Today was the Music of Baroque's and Music Director Jane Glover's annual salute to Wolfgang Amadeus Mozart, who would have turned 252 this year had he lived in biblical times. Jane Glover, an internationally renown Mozart specialist, introduced the program with so much love for the man and unabashed enthusiasm for the music that there could be no way that the concert was going to be a disappointment. At its best the concert was a revelation of how Mozart's music should sound, and at the very least, it was a rollicking good time. Performed at Millennium Park's Harris Theater for Music and Dance, this concert once again proved the wisdom of becoming a subscriber to the MOB. There's only one concert left for me in this subscription, and the concert features no less imposing a work than Bach's St. Matthew Passion. I can't wait. But I digress.
The concert featured two symphonies, Nos. 34 and 39 and the piano concerto No.22. I was going to describe the concerto as elegant, but with Mozart, such an adjective is implied. Mozart's music is always refined and well-poised, and these performances were no different. Jane Glover led her ensemble of under 30 with no score. She stood before the players without the obstacle of a stand. This allowed her to practically be amongst the strings when she wanted to show emphasis. It also showed the audience that when it comes to Mozart, she loves to listen to it as much as conduct it. The two symphonies were performed with such command and precision. Especially in the slow movements, Glover allowed the silent moments to become events in themselves. These movements were treated with as much respect for their emotional gravitas as any Romantic slow movement would demand. The slow movement of the 34th truly shines brightly under Glover's direction. It takes on such poignancy and weight at the center of this three-movement work. The fast movements are alive, and the finale of the 39th really shows its contrapuntal complexity rivalling anything Haydn could manage. They were brilliantly performed.
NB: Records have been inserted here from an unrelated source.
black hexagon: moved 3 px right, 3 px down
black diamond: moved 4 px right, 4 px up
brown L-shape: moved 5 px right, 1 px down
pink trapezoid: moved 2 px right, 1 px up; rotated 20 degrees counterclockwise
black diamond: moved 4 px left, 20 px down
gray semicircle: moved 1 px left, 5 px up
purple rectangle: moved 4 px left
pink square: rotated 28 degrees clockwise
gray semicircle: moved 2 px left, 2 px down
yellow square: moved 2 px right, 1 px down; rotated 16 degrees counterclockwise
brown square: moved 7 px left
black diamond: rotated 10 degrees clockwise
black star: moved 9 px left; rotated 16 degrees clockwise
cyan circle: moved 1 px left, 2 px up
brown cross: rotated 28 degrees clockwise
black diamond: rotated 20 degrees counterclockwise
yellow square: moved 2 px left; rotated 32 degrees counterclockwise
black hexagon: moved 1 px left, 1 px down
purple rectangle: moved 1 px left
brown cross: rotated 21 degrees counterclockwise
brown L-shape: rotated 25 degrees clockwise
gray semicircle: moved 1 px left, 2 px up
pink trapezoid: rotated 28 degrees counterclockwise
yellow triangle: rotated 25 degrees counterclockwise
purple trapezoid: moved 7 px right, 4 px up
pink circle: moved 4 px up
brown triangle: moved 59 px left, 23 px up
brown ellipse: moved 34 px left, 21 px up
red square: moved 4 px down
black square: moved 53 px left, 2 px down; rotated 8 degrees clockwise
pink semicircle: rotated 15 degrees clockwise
Imogen Cooper, Mozart specialist in her own right, was the soloist in the Piano Concerto No.22 in E-flat major. My first encounter with this piece of music was in the movie Amadeus where the concerto's finale is used as the music for the end credits. I had no idea what music that was when I first saw that movie, but I knew I loved the music. And under Cooper's hands, that movement comes alive. Ms. Cooper personifies the qualities inherent in Mozart's music - poise, grace, refinement. She flowed on stage and sat stiffly upright at the piano, as if to slouch would be an insult to the music. Her playing was assured and thoroughly Mozartean. I felt at times that it was too elegant, as if there was nothing below the surface. Her playing seemed to vary from quiet to whisper and back, nothing boldly stated. Perhaps that wouldn't seem in character anyway. Her cadenzas (I assume they're hers because no indication was given in the notes as to authorship, so why not her) were not consistently successful. The first movement cadenza was a true synthesis of as many themes she could get in there, but at times, I felt it stunted the forward motion of the piece. The final cadenza however, was more forceful than I had heard all evening, and never seemed halting, flowing naturally into the wonderful conclusion. Cooper seemed so comfortable with the music by the end that one wished she started that way. It wasn't some ossified classic that had to be respected from a distance with a stiff back, but just music that makes you feel like you've come home. With these two interpreters, Glover and Cooper, Mozart is home, and the audience was allowed to peak inside their most comfortable space for a truly enjoyable performance.